Works by Axel Edward Soderberg and Odin Oyen

Amy Vach 

In the early decades of the 20th century, La Crosse was home to an interior design firm known throughout the upper Midwest. Oyen Designs provided interior decorating, and it also furnished frames, carpets and draperies. The artists who worked there came from different countries, and they worked together to create a renowned design studio.

One of those men, Axel Soderberg, painted this picture.

Axel Edward Soderberg was born in Gothenburg, Sweden, in 1859. He attended the Royal Danish Academy of Fine Art in Copenhagen, and he decorated the Swedish king’s palace in Uppsala. In 1893, Soderberg immigrated to the United States to decorate buildings for the Columbian Exposition in Chicago.

Odin J. Oyen was born in 1865 in Trondjem, Norway. His family immigrated to Madison in 1870. He attended the Art Institute in Chicago in 1883 and, after graduation, he moved to La Crosse. In 1888, Oyen joined Louis Nelson to form Nelson & Oyen, an interior design firm. In 1890, the men decided to dissolve the firm and go their separate ways. A year later, Oyen started his own interior design firm and hired his father and brother as painters.

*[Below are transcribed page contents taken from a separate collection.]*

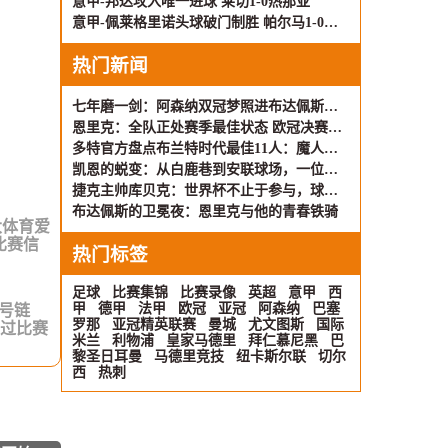
意甲-邦达攻入唯一进球 莱切1-0热那亚
意甲-佩莱格里诺头球破门制胜 帕尔马1-0萨索洛
热门新闻
七年磨一剑：阿森纳双冠梦照进布达佩斯夜空
恩里克：全队正处赛季最佳状态 欧冠决赛将见真章
多特官方盘点布兰特时代最佳11人：魔人连线小火箭 黄金右翼再现
凯恩的蜕变：从白鹿巷到安联球场，一位射手的完美救赎
捷克主帅库贝克：世界杯不止于参与，球队拒绝Tiki-Taka
布达佩斯的卫冕夜：恩里克与他的青春铁骑
大体育爱
比赛信
热门标签
足球
比赛集锦
比赛录像
英超
意甲
西
甲
德甲
法甲
欧冠
亚冠
阿森纳
巴塞
信号链
罗那
亚冠精英联赛
曼城
尤文图斯
国际
错过比赛
米兰
利物浦
皇家马德里
拜仁慕尼黑
巴
。
黎圣日耳曼
马德里竞技
纽卡斯尔联
切尔
西
热刺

In 1903, Soderberg joined Odin Oyen’s decorating firm in La Crosse. Oyen enticed Soderberg from a job opportunity at a competing decorating firm in Clinton, Iowa. Soderberg is described as the most significant artisan of Oyen. Together Oyen and Soderberg were a phenomenal team. Both men were immigrants, and part of their success and teamwork may have been because they had similar artistic techniques and wanted to succeed in their new homes.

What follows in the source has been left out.